Here's a great example of a research story from the University of Washington that's so good that it's driving new legislation, disrupting the global tire industry and accelerating the construction of stormwater treatment systems.
What did this team of scientists do right to have such an amazing impact? In addition to producing incredible research, they invested time and energy in telling their story.
As scientists, they:
- Got published in Science - a leading journal.
- Practiced telling their story out loud to make it easy to understand.
- Used analogies to translate complex concepts.
- Made time to work with their university's news team - not just to give an interview, but also to go out into the field to shoot a 3-minute video.
- Continued to be available to tell their story in follow-up media interviews, webinars and presentations.
As storytellers, the university news team:
- Framed the work as a mystery, showing us the researchers' struggles and failures - not just their successes. This got us to cheer for them, plus made the story easier to remember and share. (Not telling showing us the messy middle of the journey is the single biggest mistake I see in scientific storytelling).
- Provided background photos and video footage for reporters to use.

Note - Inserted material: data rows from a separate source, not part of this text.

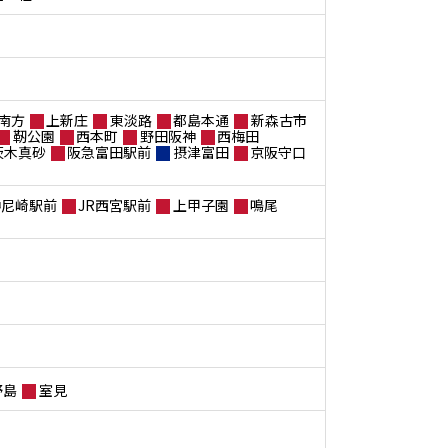
南方
上新庄
東淡路
都島本通
新森古市
靭公園
西本町
野田阪神
西梅田
茨木真砂
阪急富田駅前
摂津富田
京阪守口
神尼崎駅前
JR西宮駅前
上甲子園
鳴尾
野島
室見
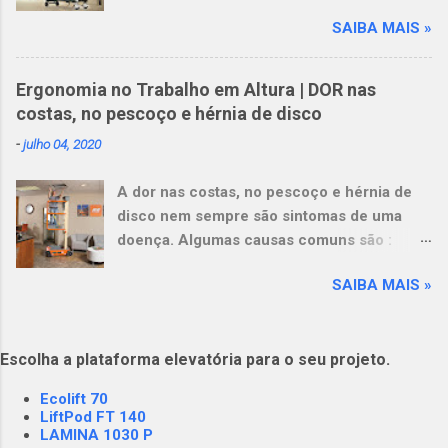
com escadas e andaimes. Leve mais
superfícies planas. (118.363-0 / I2)
SAIBA MAIS »
ferramentas e materiais : A capacidade da
18.15.27 Os andaimes tubulare...
plataforma de 249 kg (550 lb) aumenta a
produtividade e reduz a fadiga do operador.
Ergonomia no Trabalho em Altura | DOR nas
Opere em pisos delicados : Seu design leve,
costas, no pescoço e hérnia de disco
em combinação com baixa pressão sobre o
-
julho 04, 2020
solo, tornam esta máquina ideal para pisos
delicados e elevadores com requisitos de
A dor nas costas, no pescoço e hérnia de
carga. View this post on Instagram A post
disco nem sempre são sintomas de uma
shared by Plataformas Elevatórias NEST
doença. Algumas causas comuns são :
(@nestrental)
prática de exercícios levantamento de peso
SAIBA MAIS »
em excesso no lazer ou trabalho a
permanência na mesma posição por
períodos prolongados trabalhar em uma
Escolha a plataforma elevatória para o seu projeto.
posição desconfortável uso de uma base
acima do solo mal ajustada e insegura (ex.
Ecolift 70
escadas e andaimes)
LiftPod FT 140
LAMINA 1030 P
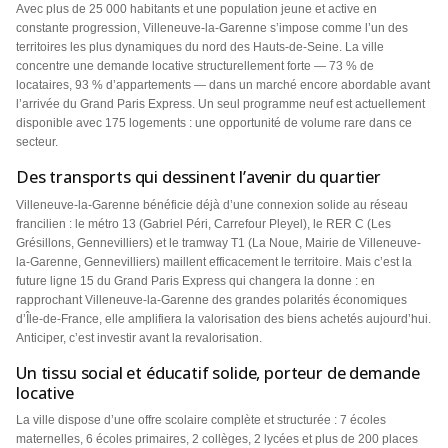
Avec plus de 25 000 habitants et une population jeune et active en
constante progression, Villeneuve-la-Garenne s’impose comme l’un des
territoires les plus dynamiques du nord des Hauts-de-Seine. La ville
concentre une demande locative structurellement forte — 73 % de
locataires, 93 % d’appartements — dans un marché encore abordable avant
l’arrivée du Grand Paris Express. Un seul programme neuf est actuellement
disponible avec 175 logements : une opportunité de volume rare dans ce
secteur.
Des transports qui dessinent l’avenir du quartier
Villeneuve-la-Garenne bénéficie déjà d’une connexion solide au réseau
francilien : le métro 13 (Gabriel Péri, Carrefour Pleyel), le RER C (Les
Grésillons, Gennevilliers) et le tramway T1 (La Noue, Mairie de Villeneuve-
la-Garenne, Gennevilliers) maillent efficacement le territoire. Mais c’est la
future ligne 15 du Grand Paris Express qui changera la donne : en
rapprochant Villeneuve-la-Garenne des grandes polarités économiques
d’Île-de-France, elle amplifiera la valorisation des biens achetés aujourd’hui.
Anticiper, c’est investir avant la revalorisation.
Un tissu social et éducatif solide, porteur de demande
locative
La ville dispose d’une offre scolaire complète et structurée : 7 écoles
maternelles, 6 écoles primaires, 2 collèges, 2 lycées et plus de 200 places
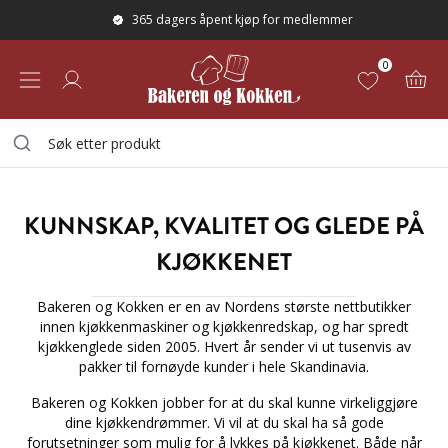
365 dagers åpent kjøp for medlemmer
0
KUNNSKAP, KVALITET OG GLEDE PÅ
KJØKKENET
Bakeren og Kokken er en av Nordens største nettbutikker
innen kjøkkenmaskiner og kjøkkenredskap, og har spredt
kjøkkenglede siden 2005. Hvert år sender vi ut tusenvis av
pakker til fornøyde kunder i hele Skandinavia.
Bakeren og Kokken jobber for at du skal kunne virkeliggjøre
dine kjøkkendrømmer. Vi vil at du skal ha så gode
forutsetninger som mulig for å lykkes på kjøkkenet. Både når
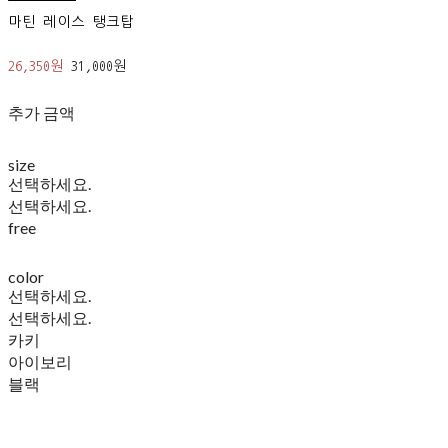
마틴 레이스 탱크탑
26,350원
31,000원
추가 금액
size
선택하세요.
선택하세요.
free
color
선택하세요.
선택하세요.
카키
아이보리
블랙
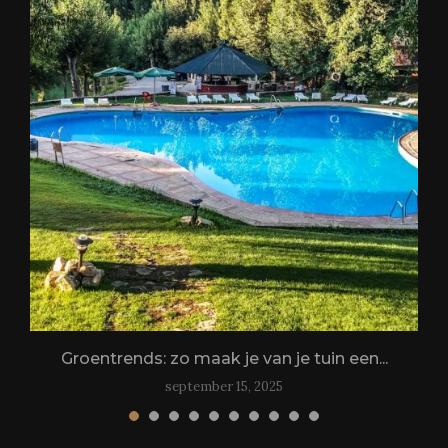
Groentrends: zo maak je van je tuin een...
september 15, 2025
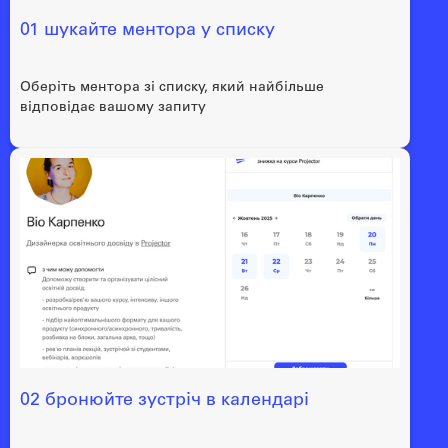
01 шукайте ментора у списку
Оберіть ментора зі списку, який найбільше
відповідає вашому запиту
02 бронюйте зустріч в календарі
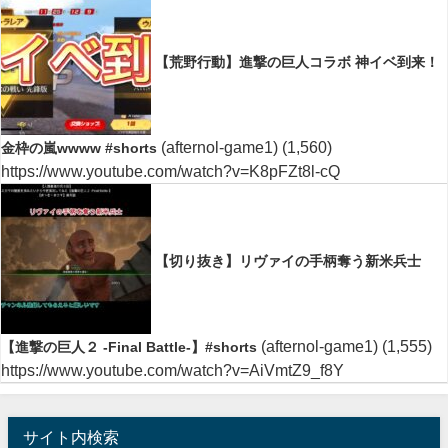
【荒野行動】進撃の巨人コラボ 神イベ到来！
(afternol-game1)
(1,560)
金枠の嵐wwww #shorts
https://www.youtube.com/watch?v=K8pFZt8l-cQ
【切り抜き】リヴァイの手柄奪う新米兵士
(afternol-game1)
(1,555)
【進撃の巨人２ -Final Battle-】#shorts
https://www.youtube.com/watch?v=AiVmtZ9_f8Y
サイト内検索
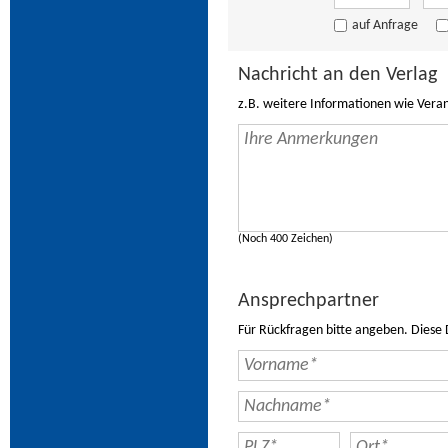
auf Anfrage
Nachricht an den Verlag
z.B. weitere Informationen wie Vera
(Noch 400 Zeichen)
Ansprechpartner
Für Rückfragen bitte angeben. Diese 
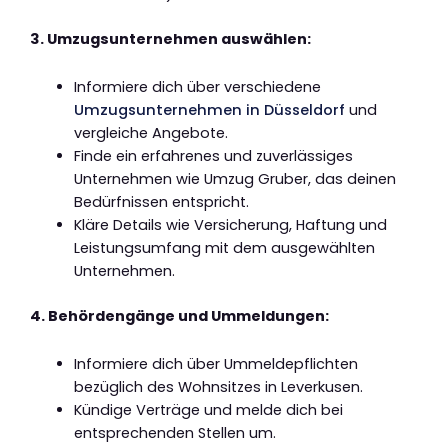
3. Umzugsunternehmen auswählen:
Informiere dich über verschiedene
Umzugsunternehmen in Düsseldorf
und
vergleiche Angebote.
Finde ein erfahrenes und zuverlässiges
Unternehmen wie Umzug Gruber, das deinen
Bedürfnissen entspricht.
Kläre Details wie Versicherung, Haftung und
Leistungsumfang mit dem ausgewählten
Unternehmen.
4. Behördengänge und Ummeldungen:
Informiere dich über Ummeldepflichten
bezüglich des Wohnsitzes in Leverkusen.
Kündige Verträge und melde dich bei
entsprechenden Stellen um.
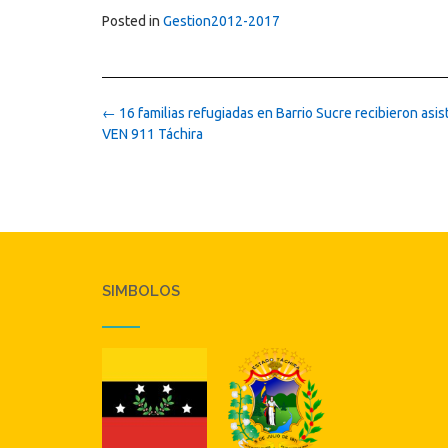
Posted in
Gestion2012-2017
Post
←
16 familias refugiadas en Barrio Sucre recibieron asis
navigation
VEN 911 Táchira
SIMBOLOS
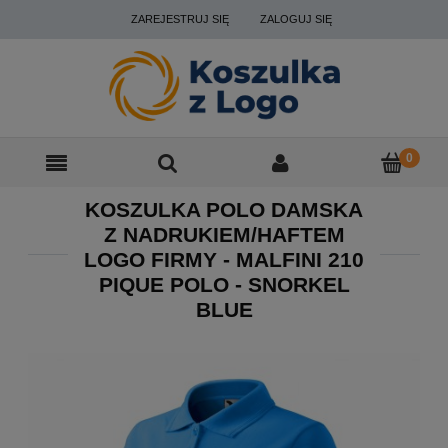
ZAREJESTRUJ SIĘ
ZALOGUJ SIĘ
KOSZULKA POLO DAMSKA
Z NADRUKIEM/HAFTEM
LOGO FIRMY - MALFINI 210
PIQUE POLO - SNORKEL
BLUE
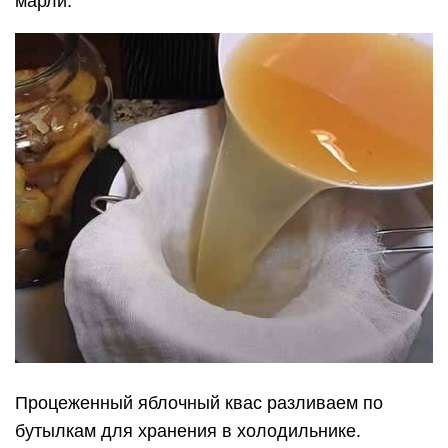
марли.
Процеженный яблочный квас разливаем по
бутылкам для хранения в холодильнике.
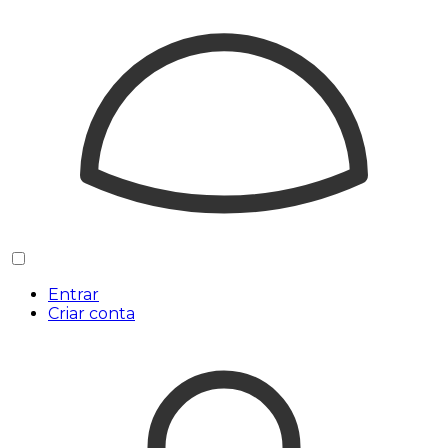
Entrar
Criar conta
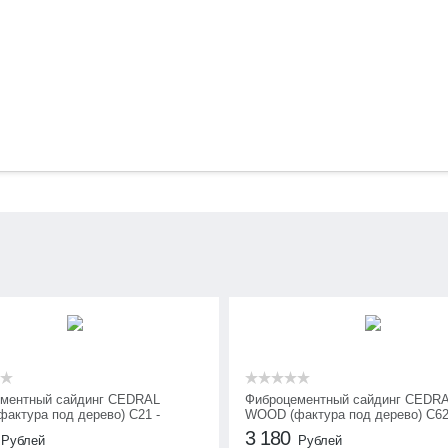
ментный сайдинг CEDRAL
Фиброцементный сайдинг CEDR
актура под дерево) С21 -
WOOD (фактура под дерево) C62
вая глина
Голубой океан
3 180
Рублей
Рублей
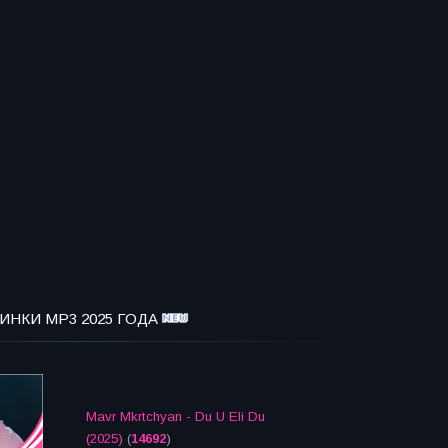
ИНКИ MP3 2025 ГОДА
Mavr Mkrtchyan - Du U Eli Du
(2025)
(
14692
)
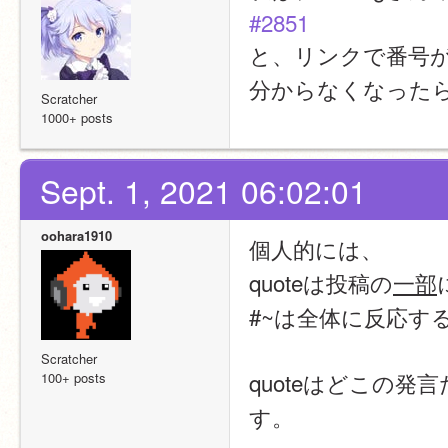
#2851
と、リンクで番号
分からなくなった
Scratcher
1000+ posts
Sept. 1, 2021 06:02:01
oohara1910
個人的には、
quoteは投稿の
一部
#~は全体に反応す
Scratcher
quoteはどこの
100+ posts
す。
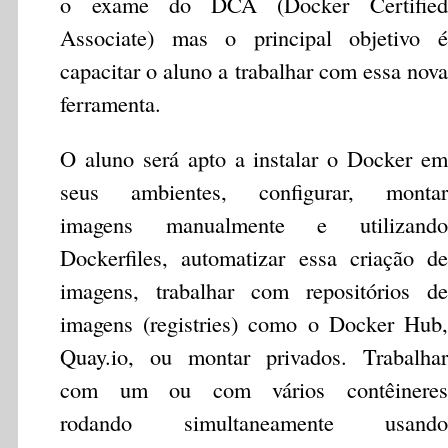
o exame do DCA (Docker Certified
Associate) mas o principal objetivo é
capacitar o aluno a trabalhar com essa nova
ferramenta.
O aluno será apto a instalar o Docker em
seus ambientes, configurar, montar
imagens manualmente e utilizando
Dockerfiles, automatizar essa criação de
imagens, trabalhar com repositórios de
imagens (registries) como o Docker Hub,
Quay.io, ou montar privados. Trabalhar
com um ou com vários contêineres
rodando simultaneamente usando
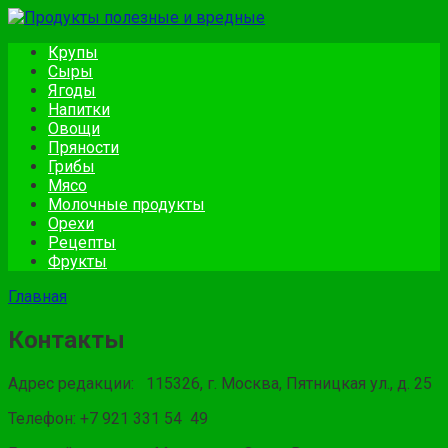
Перейти
к
Крупы
контенту
Сыры
Ягоды
Напитки
Овощи
Пряности
Грибы
Мясо
Молочные продукты
Орехи
Рецепты
Фрукты
Главная
Контакты
Адрес редакции: 115326, г. Москва, Пятницкая ул., д. 25
Телефон: +7 921 331 54 49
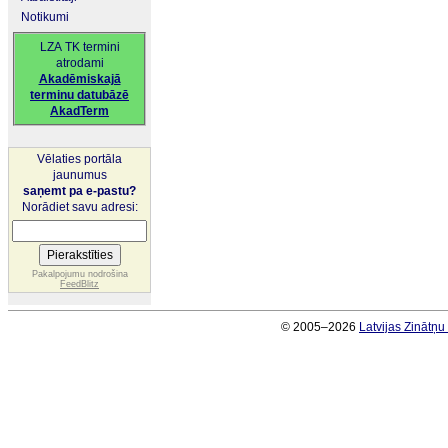
Notikumi
LZA TK termini
atrodami
Akadēmiskajā
terminu datubāzē
AkadTerm
Vēlaties portāla
jaunumus
saņemt pa e-pastu?
Norādiet savu adresi:
Pakalpojumu nodrošina
FeedBlitz
© 2005–2026
Latvijas Zinātņ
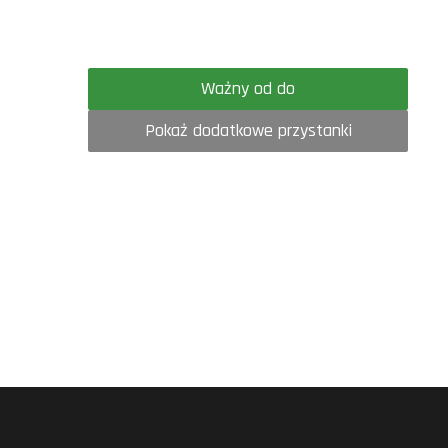
Ważny od do
Pokaż dodatkowe przystanki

- Produced a short, standalone YouTube video to share the story in a different format and channel.
- Produced a simple animation to illustrate their process.
The result is that their story has been amplified by global news networks, NGOs, government agencies, industry and other researchers. In just two years, they've managed to inspire action on an issue that's been ignored for decades.
That's a pretty good ROI for a few hours of storytelling work, I'd say.